■ **RECORDS TO USE**:

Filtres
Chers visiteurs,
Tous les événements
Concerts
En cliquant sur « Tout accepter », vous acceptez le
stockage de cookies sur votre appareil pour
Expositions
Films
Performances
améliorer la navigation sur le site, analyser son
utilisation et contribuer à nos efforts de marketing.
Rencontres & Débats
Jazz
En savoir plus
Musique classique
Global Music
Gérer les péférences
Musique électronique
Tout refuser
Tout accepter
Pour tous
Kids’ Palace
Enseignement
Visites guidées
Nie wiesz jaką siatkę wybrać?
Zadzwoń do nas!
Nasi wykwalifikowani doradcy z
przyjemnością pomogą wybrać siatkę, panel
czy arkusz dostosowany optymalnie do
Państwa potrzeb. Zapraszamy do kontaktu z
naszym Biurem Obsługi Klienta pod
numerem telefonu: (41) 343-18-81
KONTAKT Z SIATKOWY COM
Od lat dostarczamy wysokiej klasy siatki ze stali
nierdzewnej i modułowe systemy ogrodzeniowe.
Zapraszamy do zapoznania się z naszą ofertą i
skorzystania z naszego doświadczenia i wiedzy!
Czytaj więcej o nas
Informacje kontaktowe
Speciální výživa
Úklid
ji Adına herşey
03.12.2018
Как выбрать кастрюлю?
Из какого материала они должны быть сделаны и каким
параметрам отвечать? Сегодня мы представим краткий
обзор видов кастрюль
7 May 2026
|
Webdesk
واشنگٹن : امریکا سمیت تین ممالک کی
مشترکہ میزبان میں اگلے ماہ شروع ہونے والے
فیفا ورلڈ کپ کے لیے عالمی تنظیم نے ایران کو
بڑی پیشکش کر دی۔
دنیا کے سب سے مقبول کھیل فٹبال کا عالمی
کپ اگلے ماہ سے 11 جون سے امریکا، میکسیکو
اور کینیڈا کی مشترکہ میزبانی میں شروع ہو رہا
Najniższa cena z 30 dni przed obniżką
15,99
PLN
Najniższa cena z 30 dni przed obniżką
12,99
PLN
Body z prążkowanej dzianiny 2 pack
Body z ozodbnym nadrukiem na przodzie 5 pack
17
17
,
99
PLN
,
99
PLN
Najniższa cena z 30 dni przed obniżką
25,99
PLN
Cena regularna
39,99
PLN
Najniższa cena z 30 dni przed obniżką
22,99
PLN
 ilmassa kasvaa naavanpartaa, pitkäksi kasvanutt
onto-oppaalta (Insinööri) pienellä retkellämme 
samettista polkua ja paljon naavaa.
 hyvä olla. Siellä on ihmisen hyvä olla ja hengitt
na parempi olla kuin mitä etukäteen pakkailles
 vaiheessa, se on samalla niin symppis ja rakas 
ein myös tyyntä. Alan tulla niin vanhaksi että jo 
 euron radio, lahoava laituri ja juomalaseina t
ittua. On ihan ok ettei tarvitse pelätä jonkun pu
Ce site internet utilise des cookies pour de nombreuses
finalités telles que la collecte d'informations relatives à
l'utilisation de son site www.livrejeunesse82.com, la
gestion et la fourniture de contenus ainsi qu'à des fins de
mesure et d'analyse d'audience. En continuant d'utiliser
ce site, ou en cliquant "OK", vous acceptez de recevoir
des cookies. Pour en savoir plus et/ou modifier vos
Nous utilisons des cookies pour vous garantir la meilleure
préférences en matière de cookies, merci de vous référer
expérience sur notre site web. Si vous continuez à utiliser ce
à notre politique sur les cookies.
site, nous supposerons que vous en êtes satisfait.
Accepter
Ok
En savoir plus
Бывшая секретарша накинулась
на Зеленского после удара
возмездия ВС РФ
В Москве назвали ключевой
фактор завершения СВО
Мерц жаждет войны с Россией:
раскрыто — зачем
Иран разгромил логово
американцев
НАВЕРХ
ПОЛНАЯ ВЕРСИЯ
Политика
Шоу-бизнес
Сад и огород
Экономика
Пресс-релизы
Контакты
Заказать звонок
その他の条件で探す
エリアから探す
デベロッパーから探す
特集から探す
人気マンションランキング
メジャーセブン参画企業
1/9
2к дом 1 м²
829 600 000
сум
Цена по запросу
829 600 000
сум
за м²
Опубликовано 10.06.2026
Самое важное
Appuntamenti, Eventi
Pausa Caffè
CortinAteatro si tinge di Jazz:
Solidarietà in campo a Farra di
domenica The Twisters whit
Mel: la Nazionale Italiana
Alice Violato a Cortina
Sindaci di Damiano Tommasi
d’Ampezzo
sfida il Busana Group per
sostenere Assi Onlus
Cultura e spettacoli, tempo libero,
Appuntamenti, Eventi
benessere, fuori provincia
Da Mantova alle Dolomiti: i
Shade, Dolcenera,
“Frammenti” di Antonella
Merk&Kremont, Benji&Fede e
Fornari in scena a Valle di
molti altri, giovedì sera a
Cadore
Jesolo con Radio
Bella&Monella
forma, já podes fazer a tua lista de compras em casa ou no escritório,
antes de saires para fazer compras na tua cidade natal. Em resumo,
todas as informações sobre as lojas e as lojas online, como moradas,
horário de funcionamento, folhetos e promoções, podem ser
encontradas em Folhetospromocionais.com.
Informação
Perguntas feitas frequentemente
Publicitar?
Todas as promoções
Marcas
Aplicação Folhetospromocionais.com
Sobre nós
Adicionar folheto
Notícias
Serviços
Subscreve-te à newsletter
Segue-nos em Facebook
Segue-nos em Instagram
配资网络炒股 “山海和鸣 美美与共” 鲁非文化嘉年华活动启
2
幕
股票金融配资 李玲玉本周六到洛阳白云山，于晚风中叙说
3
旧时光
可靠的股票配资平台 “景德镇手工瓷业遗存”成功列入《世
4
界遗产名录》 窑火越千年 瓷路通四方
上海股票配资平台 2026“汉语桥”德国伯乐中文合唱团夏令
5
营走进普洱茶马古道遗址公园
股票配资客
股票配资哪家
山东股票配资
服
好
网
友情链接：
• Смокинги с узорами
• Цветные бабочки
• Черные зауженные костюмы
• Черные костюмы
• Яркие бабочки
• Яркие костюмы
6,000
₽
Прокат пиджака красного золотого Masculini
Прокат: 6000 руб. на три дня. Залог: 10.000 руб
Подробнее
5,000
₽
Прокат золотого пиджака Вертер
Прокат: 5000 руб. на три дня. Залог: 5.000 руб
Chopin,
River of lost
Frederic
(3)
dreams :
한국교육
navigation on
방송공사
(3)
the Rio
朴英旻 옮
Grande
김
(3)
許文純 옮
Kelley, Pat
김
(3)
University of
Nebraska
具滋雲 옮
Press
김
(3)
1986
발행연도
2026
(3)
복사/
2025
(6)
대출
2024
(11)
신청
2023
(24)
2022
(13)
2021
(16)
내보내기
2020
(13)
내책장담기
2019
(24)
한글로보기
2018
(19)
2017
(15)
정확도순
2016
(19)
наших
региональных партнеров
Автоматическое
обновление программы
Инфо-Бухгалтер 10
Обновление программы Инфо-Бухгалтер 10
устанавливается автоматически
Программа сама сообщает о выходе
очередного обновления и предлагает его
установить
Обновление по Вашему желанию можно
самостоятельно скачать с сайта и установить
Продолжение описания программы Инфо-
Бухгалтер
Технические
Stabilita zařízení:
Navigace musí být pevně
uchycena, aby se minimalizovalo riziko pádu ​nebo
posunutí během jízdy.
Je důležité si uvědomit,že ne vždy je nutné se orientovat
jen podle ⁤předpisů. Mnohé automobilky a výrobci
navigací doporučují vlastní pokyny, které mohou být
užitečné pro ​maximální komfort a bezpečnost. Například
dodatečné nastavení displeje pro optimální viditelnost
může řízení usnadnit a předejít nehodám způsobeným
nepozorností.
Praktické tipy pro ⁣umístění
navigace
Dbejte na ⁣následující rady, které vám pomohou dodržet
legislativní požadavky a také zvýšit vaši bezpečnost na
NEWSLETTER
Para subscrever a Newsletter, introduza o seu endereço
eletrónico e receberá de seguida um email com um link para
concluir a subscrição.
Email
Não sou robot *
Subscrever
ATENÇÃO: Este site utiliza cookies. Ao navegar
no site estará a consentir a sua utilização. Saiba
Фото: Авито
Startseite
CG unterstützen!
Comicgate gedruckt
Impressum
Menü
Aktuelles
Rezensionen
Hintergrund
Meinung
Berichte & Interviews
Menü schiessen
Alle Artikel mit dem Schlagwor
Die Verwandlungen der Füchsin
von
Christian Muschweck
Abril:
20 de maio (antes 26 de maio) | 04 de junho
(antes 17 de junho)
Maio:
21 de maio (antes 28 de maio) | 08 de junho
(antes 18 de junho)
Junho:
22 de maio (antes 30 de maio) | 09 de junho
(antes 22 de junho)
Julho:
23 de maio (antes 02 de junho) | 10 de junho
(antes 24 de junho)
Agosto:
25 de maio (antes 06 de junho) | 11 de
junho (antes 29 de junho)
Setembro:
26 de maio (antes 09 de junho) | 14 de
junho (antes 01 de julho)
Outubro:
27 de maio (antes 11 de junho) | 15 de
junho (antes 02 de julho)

■ **EXERCISE INSTRUCTIONS**: Pull every line containing "Segue" out of the data above.

■ **OUTPUT FOR THIS EXERCISE**:
Segue-nos em Facebook
Segue-nos em Instagram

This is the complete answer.